Optional Note that if the ratio of positive to negative of training set is imbalanced, users can perform under-sampling downSample technique to balance the ratio as the prediction works bests normally having 1:1 or 1:5 positive to negative protein pairs.

Optional Furthermore, if training set deemed insufficient, we urge users to provide MACP with suitable reference datasets defined based on biochemical approaches collected from literature or other public databases (e.g., IntAct, Reactome, GO) or one-to-one orthologous protein mapping between human and test species of interest using orthMappingCpx function provided in the MACP package as follow:

# for example to convert mouse complexes to human complexes
## load the mouse complexes
orth_mapping <- orthMappingCpx (refcpx,
  input_species = "mouse",
  output_species = "human",
  input_taxid = "10090",
  output_taxid = "9606")

4.3.2 Protein-protein interactions (PPIs) predction

Using input data scored_PPI and training data set class_labels, MACP creates a single composite probability score by combining each of the scored interactions from 18 different similarity measures either through an individual or ensemble of supervised machine-learning models (RF, GLM, SVM), including other base classifiers provided in the R caret package to enhance PPI prediction quality. MACP then evaluates the precision of the resulting networks through k-fold cross validation and the use of different performance measures such as Recall (Sensitivity), Specificity, Accuracy, Precision, F1-score, and Matthews correlation coefficient (MCC).

The corresponding formulae are as follows:

\[ Recall=Sensitivity=TPR=\frac{TP}{TP+FN} \]

\[ Specificity=1-FPR=\frac{TN}{TN+FP} \]

\[ Accuracy=\frac{TP+TN}{TP+TN+FP+FN} \]

\[ Precision=\frac{TP}{TP+FP} \]

\[ F1=2 \text{*} \frac{Precision \text{*} Recall}{Precision + Recall} \]

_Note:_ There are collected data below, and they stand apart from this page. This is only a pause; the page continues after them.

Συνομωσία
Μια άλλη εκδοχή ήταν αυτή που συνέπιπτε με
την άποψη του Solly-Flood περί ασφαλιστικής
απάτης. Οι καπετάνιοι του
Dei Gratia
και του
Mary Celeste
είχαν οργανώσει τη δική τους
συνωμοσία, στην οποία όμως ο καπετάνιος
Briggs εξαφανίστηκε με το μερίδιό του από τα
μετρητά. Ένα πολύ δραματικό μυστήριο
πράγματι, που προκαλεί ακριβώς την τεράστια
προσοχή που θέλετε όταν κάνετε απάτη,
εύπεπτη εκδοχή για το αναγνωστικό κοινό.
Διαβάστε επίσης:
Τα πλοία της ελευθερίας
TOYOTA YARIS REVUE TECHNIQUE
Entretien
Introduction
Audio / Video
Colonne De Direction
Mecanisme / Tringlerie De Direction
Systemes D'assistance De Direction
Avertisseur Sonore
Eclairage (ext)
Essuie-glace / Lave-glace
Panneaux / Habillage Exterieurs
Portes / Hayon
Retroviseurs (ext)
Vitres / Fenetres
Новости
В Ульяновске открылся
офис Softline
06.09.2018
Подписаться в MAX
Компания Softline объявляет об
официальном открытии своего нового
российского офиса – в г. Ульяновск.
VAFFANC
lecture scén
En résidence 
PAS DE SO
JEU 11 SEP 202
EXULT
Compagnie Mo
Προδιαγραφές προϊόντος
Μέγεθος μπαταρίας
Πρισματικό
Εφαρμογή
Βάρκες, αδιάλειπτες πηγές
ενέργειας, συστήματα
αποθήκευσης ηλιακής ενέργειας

\[ MCC=\frac{TP \text{*} TN - FP \text{*} FN}{\sqrt{(TP+FP)\text{*} (TP+FN)\text{*} (TN+FP)\text{*} (TN+FN)}} \]

The predPPI_ensemble function provided in the MACP package takes following parameters:

  • features A data frame with protein-protein interactions (PPIs) in the first column, and features to be passed to the classifier in the remaining columns. Note that, this data includes both unknown and known PPIs.
  • gd A data frame with gold_standard PPIs and class label indicating if such PPIs are positive or negative.
  • classifier Type of classifiers.
  • cv_fold Number of partitions for cross-validation.
  • plots Logical value, indicating whether to plot the performance of the predictive learning algorithm using k-fold cross-validation.
  • filename A character string, indicating the location and output pdf filename for performance plots. Defaults is temp() directory.

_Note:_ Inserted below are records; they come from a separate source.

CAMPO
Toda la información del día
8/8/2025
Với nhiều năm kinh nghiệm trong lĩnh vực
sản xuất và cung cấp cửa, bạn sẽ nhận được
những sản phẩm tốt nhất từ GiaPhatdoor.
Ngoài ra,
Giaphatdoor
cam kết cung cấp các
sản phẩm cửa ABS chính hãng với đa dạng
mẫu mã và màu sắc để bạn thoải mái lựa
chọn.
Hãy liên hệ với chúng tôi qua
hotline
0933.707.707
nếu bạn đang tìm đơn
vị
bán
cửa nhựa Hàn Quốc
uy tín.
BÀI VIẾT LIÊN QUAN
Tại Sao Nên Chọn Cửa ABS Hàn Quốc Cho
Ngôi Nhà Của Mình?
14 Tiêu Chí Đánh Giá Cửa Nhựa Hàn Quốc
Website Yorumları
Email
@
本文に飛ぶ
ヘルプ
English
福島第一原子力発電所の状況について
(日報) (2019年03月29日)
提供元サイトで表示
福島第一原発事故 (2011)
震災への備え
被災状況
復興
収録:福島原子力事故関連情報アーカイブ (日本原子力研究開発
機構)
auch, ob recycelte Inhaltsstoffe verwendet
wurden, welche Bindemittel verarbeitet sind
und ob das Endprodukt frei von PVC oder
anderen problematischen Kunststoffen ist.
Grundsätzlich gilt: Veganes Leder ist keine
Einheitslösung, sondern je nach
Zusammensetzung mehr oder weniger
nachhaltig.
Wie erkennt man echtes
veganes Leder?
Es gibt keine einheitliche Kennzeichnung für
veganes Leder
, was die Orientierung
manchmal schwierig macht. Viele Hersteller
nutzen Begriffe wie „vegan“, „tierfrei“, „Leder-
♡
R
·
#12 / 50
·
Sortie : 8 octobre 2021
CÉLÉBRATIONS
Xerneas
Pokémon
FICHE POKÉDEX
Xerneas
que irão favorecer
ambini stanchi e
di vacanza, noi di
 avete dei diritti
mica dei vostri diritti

Predicting interactions with ensemble algorithm is simple as the following command:

predPPI_ensemble <- 
                  classifier = c("glm", "svmRadial", "ranger"),
                  cv_fold = 5,
                  plots = FALSE,
                  verboseIter = FALSE,

# Subset predicted interactions 
pred_interactions <- predPPI_ensemble$predicted_interactions

When the plots argument set to TRUE, the ensemble_model function generates one pdf file containing three figures indicating the performance of the RF classier using k-fold cross-validation.

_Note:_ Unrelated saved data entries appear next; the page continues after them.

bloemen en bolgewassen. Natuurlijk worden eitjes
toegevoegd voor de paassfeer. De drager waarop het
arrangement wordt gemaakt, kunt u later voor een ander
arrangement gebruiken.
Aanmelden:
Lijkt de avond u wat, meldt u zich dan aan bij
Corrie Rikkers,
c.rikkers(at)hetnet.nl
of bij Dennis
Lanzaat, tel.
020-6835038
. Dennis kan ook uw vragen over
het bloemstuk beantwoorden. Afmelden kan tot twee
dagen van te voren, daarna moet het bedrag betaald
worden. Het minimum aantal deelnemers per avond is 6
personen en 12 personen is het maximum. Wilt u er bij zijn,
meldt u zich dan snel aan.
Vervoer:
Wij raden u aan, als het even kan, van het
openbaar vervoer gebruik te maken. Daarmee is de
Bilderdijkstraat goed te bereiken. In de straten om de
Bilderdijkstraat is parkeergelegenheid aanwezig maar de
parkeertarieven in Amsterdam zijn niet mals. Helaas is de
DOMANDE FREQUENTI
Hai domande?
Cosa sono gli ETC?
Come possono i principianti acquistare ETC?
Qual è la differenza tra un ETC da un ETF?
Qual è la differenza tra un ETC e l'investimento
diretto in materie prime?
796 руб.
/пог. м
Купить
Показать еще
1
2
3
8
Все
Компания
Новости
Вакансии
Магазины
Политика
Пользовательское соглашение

  • The first plot shows the Receiver Operating Characteristic (ROC) curve.

    Figure 1: ROC_Curve curve.

  • The second plot shows the Precision-Recall (PR) curve

    Figure 2: Precision-Recall (PR) curve.

  • The third plot shows the accuracy (ACC), F1-score ,positive predictive value (PPV),sensitivity (SE),and Matthews correlation coefficient (MCC) of ensemble classifier vs selected individual classifiers.